Noutra latitude, como observadores passivos de todos os imigrantes que chegavam, ficaram os povos Índios confinados em reservas. Os Europeus imigrantes tinham chegado, roubado e depredado as suas terras. A louca história do mundo parece um “catch 22”…não é? Logo ali ao lado, na Ilha da Liberdade conta-se mais uma história. A estátua concebida pelo escultor Francês Auguste Bartholdi tem uma estrutura metálica projectada por Gustave Eiffel, o famoso engenheiro. Foi o presente Francês a origem da primeira Constituição que dá o mote à Carta dos Direitos Humanos, da Liberté, Egalité e Fraternité, para celebrar a Independência Americana da corôa Britânica. Numa mão ergue-se uma tocha, símbolo da Liberdade do povo norte americano do seu colono, noutra uma tábua com a declaração da Independência. A corôa representa a sabedoria, nela abertas, as janelas para as riquezas da terra, os sete raios representam os sete oceanos e os sete continentes.

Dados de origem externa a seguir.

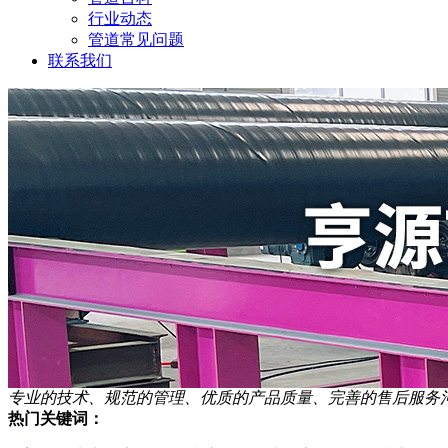
行业动态
管道常见问题
联系我们
专业的技术、规范的管理、优质的产品质量、完善的售后服务
热门关键词：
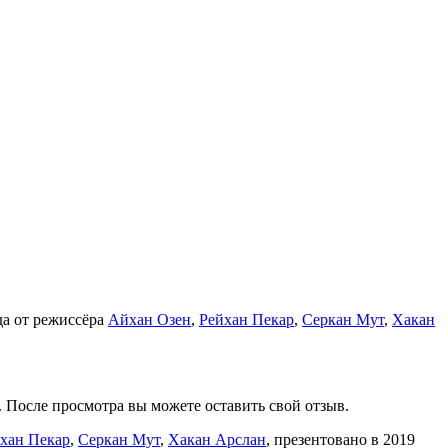
да от режиссёра
Айхан Озен
,
Рейхан Пекар
,
Серкан Мут
,
Хакан
. После просмотра вы можете оставить свой отзыв.
хан Пекар
,
Серкан Мут
,
Хакан Арслан
, презентовано в 2019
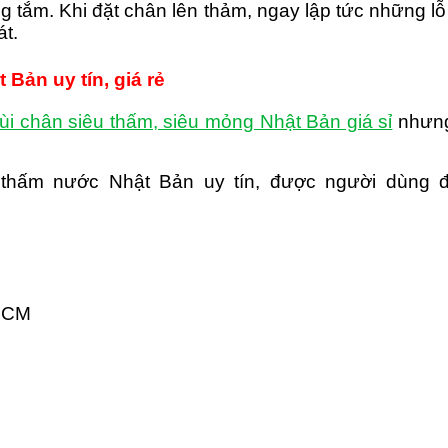
 tắm. Khi đặt chân lên thảm, ngay lập tức những l
át.
Bản uy tín, giá rẻ
ùi chân siêu thấm, siêu mỏng Nhật Bản giá sỉ
nhưng
 thấm nước Nhật Bản uy tín, được người dùng đ
 HCM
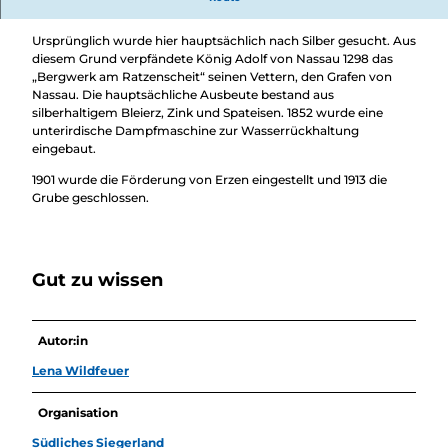
Überblick
urkundlich erwähnte Grube des Siegerlandes.
Camping &
Nachhaltig
Wohnmobil
Ursprünglich wurde hier hauptsächlich nach Silber gesucht. Aus
bei uns
Trekkingplätze
diesem Grund verpfändete König Adolf von Nassau 1298 das
unterwegs
„Bergwerk am Ratzenscheit“ seinen Vettern, den Grafen von
Nassau. Die hauptsächliche Ausbeute bestand aus
silberhaltigem Bleierz, Zink und Spateisen. 1852 wurde eine
unterirdische Dampfmaschine zur Wasserrückhaltung
eingebaut.
1901 wurde die Förderung von Erzen eingestellt und 1913 die
Grube geschlossen.
Gut zu wissen
Autor:in
Lena Wildfeuer
Organisation
Südliches Siegerland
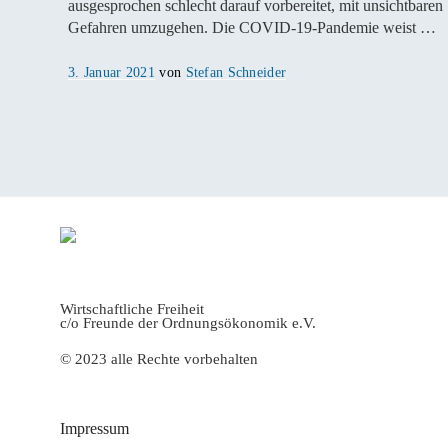
ausgesprochen schlecht darauf vorbereitet, mit unsichtbaren
Gefahren umzugehen. Die COVID-19-Pandemie weist …
Veröffentlicht
3. Januar 2021
von
Stefan Schneider
am
Wirtschaftliche Freiheit
c/o Freunde der Ordnungsökonomik e.V.
© 2023 alle Rechte vorbehalten
Impressum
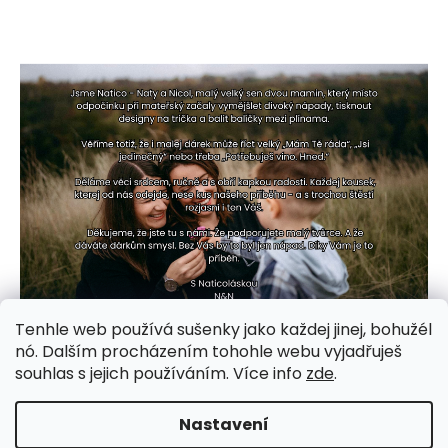
Tenhle web používá sušenky jako každej jinej, bohužél
nó. Dalším procházením tohohle webu vyjadřuješ
souhlas s jejich používáním. Více info
zde
.
Nastavení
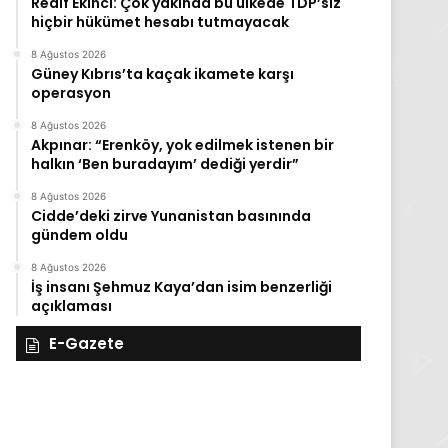
Redif Ekinci: Çok yakında bu ülkede TDP’siz
hiçbir hükümet hesabı tutmayacak
8 Ağustos 2026
Güney Kıbrıs’ta kaçak ikamete karşı
operasyon
8 Ağustos 2026
Akpınar: “Erenköy, yok edilmek istenen bir
halkın ‘Ben buradayım’ dediği yerdir”
8 Ağustos 2026
Cidde’deki zirve Yunanistan basınında
gündem oldu
8 Ağustos 2026
İş insanı Şehmuz Kaya’dan isim benzerliği
açıklaması
E-Gazete
28
27
Kasım
Kasım
Cuma
Perşembe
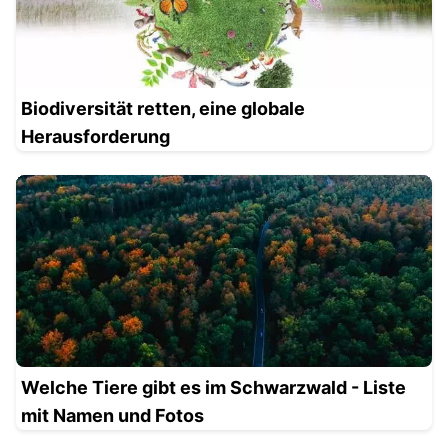
Biodiversität retten, eine globale
Herausforderung
Welche Tiere gibt es im Schwarzwald - Liste
mit Namen und Fotos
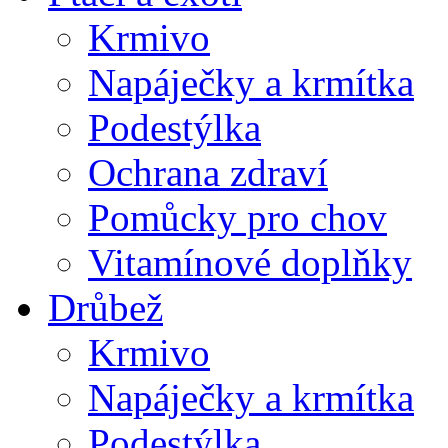
Krmivo
Napáječky a krmítka
Podestýlka
Ochrana zdraví
Pomůcky pro chov
Vitamínové doplňky
Drůbež
Krmivo
Napáječky a krmítka
Podestýlka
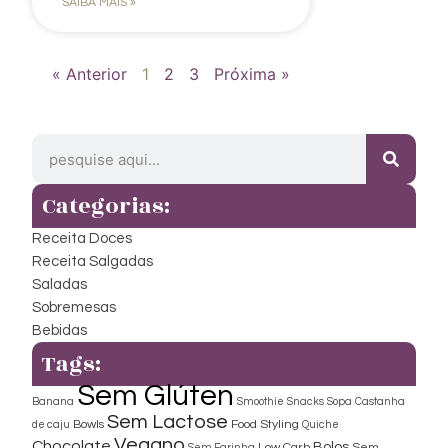
SAIBA MAIS »
« Anterior
1
2
3
Próxima »
Categorias:
Receita Doces
Receita Salgadas
Saladas
Sobremesas
Bebidas
Tags:
Sem Glúten
Banana
Smoothie
Snacks
Sopa
Castanha
Sem Lactose
Bowls
Food Styling
de caju
Quiche
Vegano
Chocolate
Bolos
Low Carb
Sem
Sem Farinha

Noutras latitudes do continente das oportunidades, os abençoados índios que sabiam das riquezas e das possibilidades de uma vida digna, não foram tidos nem achados, pelos americanos nem pelos franceses, no simbolismo daquela estátua. A sua história apenas viria a constar nos filmes de cowboys numa terra roubada ao México lá na longínqua Califórnia uns anos mais tarde. Porém, alguém foi sensível a uma parte importante da história. Um pedido foi feito a Bartholdi. Tinha que esconder algo, disseram-lhe. O escultor havia pendurado no mesmo braço que carregava a tábua, uma longa corrente com um grilhão partido. O símbolo da libertação do povo negro, levado como escravo para a terra das oportunidades, por sua vez roubada aos Índios. Aquela terra afinal albergava milhões de seres humanos submetidos a uma das leis mais abomináveis da história humana – a Escravatura.

O final da Escravatura apenas acontece no final da guerra civil com Abraham Lincoln, duzentos e quarenta anos passados de submissão de milhares de corpos e gerações sem pátria. A Liberdade estava representada na corrente partida. Bartholdi não gostou do pedido de retirar o grilhão do braço da estátua, no entanto a política obrigou-o. Num golpe pensado, com um gesto de arte marcou a sua posição. A estátua foi inaugurada a 4 de Julho de 1884. Foi montada por partes e Bartholdi ganhou. Pisado pelo pé esquerdo inspirado na deusa romana Libertas, com noventa e três metros de altura, uma corrente e um grilhão partido, mostram-se.

A história foi escondida. Bartholdi mostrou-a. Dizem as línguas de outras férteis imaginações, que a estátua inicial pensada pelo escultor representava uma mulher preta. Por mais que tentem, sempre que querem esconder, tapar e retirar a Liberdade, vem sempre o espírito humano, artístico, nobre, indomável, dar-lhe visão. No final, a Liberdade vence sempre.

A História conta-nos também esta versão.

Pensem na História dos Índios, dos Africanos, dos Aborígenes. Como podemos hoje falar de medo de Imigrantes se todos somos e um dia fomos?

Apaga-se a História? 

Um dia ela rompe um grilhão debaixo de um pé.